Manor Farm and barns August 2009
Domesday Book was commissioned by William the Conqueror (1066-1087) at Christmas 1085. It was designed to show who held every piece of land in the newly conquered Kingdom of England. It was known colloquially as the Domesday Book because it was seen as being as final as the Last Judgement and as difficult to conceal things from. The book does not cover the whole country - Cumberland, Durham, Northumberland, and Westmorland were omitted and London and Winchester likewise, along with some other towns. A separate book, called Little Domesday covered the counties of Essex, Norfolk and Suffolk and, despite its name, it is actually bigger and more detailed than the Great Domesday Book containing the other counties.
Hugh de Beauchamp owned Colmworth at Domesday and it formed part of his Barony of Bedford. His tenant was clearly a native, his name being Wimund. The holding consisted of 5 hides and included 12 villagers, 13 smallholders and a slave. This total of 26 needs to be multiplied by at least a factor of four to account for these men's dependents, giving a possible total population of just over a hundred. The holding contained enough woodland for 200 pigs.
Aki, a thegn of King Edward the Confessor, had held the place in 1066 and eight Freemen also had their own land which they could grant or sell freely. The value at that time had been £4 which, somewhat unusually, had risen to £5 by 1086, indicating that if Colmworth had suffered from the depredations of William I's army, like so many places in Bedfordshire, it had made a rapid recovery.
The Domesday Book also identifies two other holdings at a place called Chainhalle - which some have identified with Channels End. One holding, of five hides, was held by Hugh de Beauchamp himself, without a tenant. It included twelve villagers, nine smallholders and five slaves - a total of twenty six, suggesting, as with Colmworth itself, a population of somewhere over a hundred. The holding included a mill valued at fifty shillings and a hundred eels and woodland for a hundred pigs. The only natural watercourse in this area is Begwary Brook but it is possible that Chainhalle is nothing to do with Colmworth but closer to Bedford [see below]. Before 1066 this holding had been worth £7, reduced to £5 when Hugh acquired it but the value had risen to £8 by 1086.

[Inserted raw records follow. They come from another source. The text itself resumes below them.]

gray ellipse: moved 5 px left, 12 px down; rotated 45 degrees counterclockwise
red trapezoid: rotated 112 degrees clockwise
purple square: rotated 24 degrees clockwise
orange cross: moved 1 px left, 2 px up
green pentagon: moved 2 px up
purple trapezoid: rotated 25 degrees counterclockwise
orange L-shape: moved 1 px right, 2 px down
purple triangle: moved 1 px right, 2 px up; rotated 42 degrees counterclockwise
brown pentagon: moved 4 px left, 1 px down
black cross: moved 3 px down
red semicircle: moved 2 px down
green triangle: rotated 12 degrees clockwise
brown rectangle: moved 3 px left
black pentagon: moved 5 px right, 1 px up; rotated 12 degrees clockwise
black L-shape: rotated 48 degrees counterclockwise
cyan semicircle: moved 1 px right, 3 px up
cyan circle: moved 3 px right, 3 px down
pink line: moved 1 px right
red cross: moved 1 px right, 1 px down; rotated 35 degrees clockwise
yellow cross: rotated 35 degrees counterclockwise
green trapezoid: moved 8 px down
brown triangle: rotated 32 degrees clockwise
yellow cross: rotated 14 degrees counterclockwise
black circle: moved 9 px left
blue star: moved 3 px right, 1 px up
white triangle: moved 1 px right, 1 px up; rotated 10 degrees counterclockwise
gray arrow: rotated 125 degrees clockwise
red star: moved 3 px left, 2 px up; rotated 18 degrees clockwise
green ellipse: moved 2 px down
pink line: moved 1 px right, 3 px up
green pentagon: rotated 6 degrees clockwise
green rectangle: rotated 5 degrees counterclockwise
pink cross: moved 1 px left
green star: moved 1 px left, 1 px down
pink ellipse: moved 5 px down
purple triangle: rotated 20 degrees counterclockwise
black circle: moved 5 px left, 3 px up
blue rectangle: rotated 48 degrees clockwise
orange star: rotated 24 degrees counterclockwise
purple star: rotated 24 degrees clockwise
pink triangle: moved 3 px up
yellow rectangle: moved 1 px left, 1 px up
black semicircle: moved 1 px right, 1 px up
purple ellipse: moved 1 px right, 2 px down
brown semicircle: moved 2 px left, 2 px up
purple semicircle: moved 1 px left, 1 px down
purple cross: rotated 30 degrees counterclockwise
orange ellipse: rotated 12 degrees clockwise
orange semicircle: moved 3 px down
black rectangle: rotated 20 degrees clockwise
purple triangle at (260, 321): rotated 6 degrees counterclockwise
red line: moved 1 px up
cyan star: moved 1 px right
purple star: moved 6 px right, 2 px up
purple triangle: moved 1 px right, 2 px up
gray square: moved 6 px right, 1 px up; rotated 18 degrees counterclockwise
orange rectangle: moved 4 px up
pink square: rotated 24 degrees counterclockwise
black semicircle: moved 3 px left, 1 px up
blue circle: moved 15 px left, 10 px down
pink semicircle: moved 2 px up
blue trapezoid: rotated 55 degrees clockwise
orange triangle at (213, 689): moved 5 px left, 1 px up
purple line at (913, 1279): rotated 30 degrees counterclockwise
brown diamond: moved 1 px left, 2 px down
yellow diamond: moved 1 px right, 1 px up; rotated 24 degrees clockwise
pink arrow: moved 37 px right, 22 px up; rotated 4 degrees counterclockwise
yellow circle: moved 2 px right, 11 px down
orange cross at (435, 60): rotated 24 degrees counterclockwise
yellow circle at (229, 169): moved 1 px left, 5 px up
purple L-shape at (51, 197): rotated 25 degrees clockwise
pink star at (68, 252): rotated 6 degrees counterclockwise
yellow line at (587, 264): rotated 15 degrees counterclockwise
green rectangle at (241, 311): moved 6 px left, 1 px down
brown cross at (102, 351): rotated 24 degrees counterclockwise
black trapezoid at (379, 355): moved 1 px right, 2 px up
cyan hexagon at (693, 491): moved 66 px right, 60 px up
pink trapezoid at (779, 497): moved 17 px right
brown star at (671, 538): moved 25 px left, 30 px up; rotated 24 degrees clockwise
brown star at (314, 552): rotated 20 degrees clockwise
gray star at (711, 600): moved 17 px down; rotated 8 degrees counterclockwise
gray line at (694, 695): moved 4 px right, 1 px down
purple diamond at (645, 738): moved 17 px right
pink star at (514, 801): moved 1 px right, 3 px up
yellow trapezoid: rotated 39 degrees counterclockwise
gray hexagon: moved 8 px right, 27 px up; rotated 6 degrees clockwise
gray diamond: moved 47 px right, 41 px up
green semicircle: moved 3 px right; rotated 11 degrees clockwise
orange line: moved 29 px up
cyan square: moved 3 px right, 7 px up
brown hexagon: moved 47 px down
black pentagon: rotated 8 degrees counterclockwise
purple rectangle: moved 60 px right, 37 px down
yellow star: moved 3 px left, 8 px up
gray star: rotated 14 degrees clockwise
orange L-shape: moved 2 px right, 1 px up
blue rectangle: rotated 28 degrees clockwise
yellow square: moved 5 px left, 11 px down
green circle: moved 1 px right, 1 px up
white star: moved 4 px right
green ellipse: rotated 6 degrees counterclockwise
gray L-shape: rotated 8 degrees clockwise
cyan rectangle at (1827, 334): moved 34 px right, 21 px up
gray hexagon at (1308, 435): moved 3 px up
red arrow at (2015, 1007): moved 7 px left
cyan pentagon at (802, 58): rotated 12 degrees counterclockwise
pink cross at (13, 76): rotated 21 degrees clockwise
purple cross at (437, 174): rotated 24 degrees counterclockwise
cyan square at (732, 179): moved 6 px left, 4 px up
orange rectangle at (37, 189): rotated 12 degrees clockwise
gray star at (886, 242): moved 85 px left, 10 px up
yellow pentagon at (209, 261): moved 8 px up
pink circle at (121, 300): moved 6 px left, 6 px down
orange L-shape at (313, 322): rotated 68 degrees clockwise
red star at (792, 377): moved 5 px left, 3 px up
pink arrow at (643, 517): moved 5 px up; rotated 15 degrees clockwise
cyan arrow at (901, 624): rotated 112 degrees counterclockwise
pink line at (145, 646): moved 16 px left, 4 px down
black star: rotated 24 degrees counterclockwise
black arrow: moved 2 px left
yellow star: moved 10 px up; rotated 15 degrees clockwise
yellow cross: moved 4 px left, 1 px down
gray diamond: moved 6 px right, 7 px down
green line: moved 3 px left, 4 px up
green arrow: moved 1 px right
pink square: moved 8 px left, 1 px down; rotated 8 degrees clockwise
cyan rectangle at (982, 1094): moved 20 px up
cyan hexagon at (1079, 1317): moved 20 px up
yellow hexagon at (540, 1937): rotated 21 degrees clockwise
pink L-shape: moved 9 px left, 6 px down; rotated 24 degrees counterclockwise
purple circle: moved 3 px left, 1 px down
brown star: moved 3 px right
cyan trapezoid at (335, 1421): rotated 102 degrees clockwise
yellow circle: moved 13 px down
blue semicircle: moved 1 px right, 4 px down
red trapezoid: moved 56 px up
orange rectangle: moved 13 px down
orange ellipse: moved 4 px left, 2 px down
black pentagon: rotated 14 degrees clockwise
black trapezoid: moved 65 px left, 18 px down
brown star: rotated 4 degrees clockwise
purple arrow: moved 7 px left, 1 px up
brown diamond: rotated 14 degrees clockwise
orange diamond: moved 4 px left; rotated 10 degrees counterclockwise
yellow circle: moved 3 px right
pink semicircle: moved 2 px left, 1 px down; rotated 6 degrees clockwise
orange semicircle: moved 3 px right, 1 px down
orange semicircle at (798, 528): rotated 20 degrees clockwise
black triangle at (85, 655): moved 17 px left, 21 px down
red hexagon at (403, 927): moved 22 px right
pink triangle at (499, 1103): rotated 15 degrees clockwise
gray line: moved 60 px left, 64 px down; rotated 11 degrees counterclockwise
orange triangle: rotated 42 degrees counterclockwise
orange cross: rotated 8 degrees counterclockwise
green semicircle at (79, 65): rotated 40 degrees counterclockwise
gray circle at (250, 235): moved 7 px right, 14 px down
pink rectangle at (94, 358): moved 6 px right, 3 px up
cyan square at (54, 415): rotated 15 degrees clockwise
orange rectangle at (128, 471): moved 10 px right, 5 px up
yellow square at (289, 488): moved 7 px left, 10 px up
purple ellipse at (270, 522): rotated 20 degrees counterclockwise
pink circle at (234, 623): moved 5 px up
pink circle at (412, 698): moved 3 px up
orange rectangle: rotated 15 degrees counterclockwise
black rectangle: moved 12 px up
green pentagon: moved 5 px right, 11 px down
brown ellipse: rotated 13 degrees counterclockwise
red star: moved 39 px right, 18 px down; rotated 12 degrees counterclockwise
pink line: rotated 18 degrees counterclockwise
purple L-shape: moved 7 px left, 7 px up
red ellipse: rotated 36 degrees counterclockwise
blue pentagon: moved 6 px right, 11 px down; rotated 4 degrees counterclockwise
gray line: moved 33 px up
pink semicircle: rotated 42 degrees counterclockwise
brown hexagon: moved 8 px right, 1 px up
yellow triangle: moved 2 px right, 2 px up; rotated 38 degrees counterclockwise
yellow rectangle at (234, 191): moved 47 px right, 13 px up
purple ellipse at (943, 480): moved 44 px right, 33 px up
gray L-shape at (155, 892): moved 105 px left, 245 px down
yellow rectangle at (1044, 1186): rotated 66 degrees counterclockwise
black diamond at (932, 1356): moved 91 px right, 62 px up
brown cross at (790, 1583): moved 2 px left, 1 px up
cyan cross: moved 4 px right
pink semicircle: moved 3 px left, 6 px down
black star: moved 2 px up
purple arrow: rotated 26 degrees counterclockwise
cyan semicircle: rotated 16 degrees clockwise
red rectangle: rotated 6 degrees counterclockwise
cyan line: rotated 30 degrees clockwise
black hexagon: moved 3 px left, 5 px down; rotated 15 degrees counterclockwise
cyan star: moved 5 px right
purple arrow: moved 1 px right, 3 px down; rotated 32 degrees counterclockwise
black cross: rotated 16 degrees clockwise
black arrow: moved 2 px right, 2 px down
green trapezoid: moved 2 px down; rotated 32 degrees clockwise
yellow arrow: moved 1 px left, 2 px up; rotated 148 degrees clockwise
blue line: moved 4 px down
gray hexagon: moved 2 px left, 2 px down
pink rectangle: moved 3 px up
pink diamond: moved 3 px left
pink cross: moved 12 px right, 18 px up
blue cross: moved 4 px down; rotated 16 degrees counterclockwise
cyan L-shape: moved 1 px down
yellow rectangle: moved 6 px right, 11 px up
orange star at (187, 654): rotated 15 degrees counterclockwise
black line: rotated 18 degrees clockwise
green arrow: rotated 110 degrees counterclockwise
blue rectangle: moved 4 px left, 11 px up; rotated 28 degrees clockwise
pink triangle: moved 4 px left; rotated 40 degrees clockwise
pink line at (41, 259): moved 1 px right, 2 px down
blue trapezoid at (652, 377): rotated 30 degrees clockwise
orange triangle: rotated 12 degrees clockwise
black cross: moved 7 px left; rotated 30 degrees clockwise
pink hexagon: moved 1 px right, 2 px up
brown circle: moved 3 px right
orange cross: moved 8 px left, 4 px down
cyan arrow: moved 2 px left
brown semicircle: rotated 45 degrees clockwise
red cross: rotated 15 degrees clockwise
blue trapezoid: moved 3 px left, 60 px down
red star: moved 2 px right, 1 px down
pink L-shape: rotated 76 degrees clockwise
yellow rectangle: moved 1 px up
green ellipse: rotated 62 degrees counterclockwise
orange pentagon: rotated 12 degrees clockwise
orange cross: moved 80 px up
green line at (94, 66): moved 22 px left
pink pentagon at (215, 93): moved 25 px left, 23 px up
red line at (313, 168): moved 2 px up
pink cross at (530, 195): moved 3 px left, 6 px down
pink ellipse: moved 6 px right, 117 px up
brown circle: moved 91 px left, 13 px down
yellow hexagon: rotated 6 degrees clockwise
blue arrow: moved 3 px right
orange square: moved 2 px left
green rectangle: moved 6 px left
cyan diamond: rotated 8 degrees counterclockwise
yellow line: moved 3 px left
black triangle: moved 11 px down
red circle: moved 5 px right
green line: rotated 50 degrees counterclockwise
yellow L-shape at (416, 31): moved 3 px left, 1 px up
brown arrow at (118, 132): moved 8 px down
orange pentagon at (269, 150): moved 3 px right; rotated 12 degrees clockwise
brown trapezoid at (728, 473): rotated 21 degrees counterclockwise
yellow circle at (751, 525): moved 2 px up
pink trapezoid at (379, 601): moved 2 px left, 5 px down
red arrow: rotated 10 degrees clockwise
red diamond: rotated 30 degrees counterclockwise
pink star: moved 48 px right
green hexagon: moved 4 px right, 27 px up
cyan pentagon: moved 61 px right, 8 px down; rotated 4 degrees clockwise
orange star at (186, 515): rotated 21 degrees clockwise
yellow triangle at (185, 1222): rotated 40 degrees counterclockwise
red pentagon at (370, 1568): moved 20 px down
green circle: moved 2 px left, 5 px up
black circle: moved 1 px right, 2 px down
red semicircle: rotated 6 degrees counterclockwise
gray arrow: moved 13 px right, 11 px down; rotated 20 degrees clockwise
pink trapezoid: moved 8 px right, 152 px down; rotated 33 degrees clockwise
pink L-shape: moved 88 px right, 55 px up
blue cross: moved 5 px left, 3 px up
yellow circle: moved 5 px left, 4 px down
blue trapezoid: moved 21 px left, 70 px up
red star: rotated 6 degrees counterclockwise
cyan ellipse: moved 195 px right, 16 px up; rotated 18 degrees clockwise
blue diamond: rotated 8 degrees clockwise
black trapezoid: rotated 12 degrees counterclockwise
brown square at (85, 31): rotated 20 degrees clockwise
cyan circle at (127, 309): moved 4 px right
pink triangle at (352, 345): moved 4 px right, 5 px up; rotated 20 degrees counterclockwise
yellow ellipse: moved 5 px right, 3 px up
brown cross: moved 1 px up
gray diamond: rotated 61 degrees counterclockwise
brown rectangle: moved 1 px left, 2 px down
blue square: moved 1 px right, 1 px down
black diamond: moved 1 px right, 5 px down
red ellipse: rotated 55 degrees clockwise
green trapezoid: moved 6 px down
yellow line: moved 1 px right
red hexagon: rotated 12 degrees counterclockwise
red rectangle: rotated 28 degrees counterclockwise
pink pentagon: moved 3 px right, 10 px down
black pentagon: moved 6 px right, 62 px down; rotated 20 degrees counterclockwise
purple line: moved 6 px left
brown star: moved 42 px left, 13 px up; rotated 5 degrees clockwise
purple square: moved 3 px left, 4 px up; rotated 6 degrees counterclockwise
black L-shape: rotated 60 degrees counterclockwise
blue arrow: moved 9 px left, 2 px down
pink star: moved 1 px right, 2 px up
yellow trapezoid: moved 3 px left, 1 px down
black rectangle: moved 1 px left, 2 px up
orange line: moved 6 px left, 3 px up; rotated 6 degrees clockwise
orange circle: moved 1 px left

The other holding in Chainhalle was, again, in Hugh's own hands. The extent was just half a hide "which lies in Putnoe lands". This last reference would put the land just north of the town of Bedford, as it was then, not Colmworth and, certainly the next entry in the Book refers to Goldington. Clearly this throws the identification with Channels End into doubt, unless this second reference is not to Chainhalle but to Goldington and has been, by mistake, put before the main entry rather than after it [The entry begins "in the same place" and would refer to Chainhalle as it followed that entry]. The other explanation might be that there were two places called Putnoe, one of them in Colmworth and we will probably never be sure which explanation is correct! This Putnoe land included two smallholders and was valued at £2, its pre-Conquest figure, when it had been owned by Askell, a thegn of King Edward the Confessor.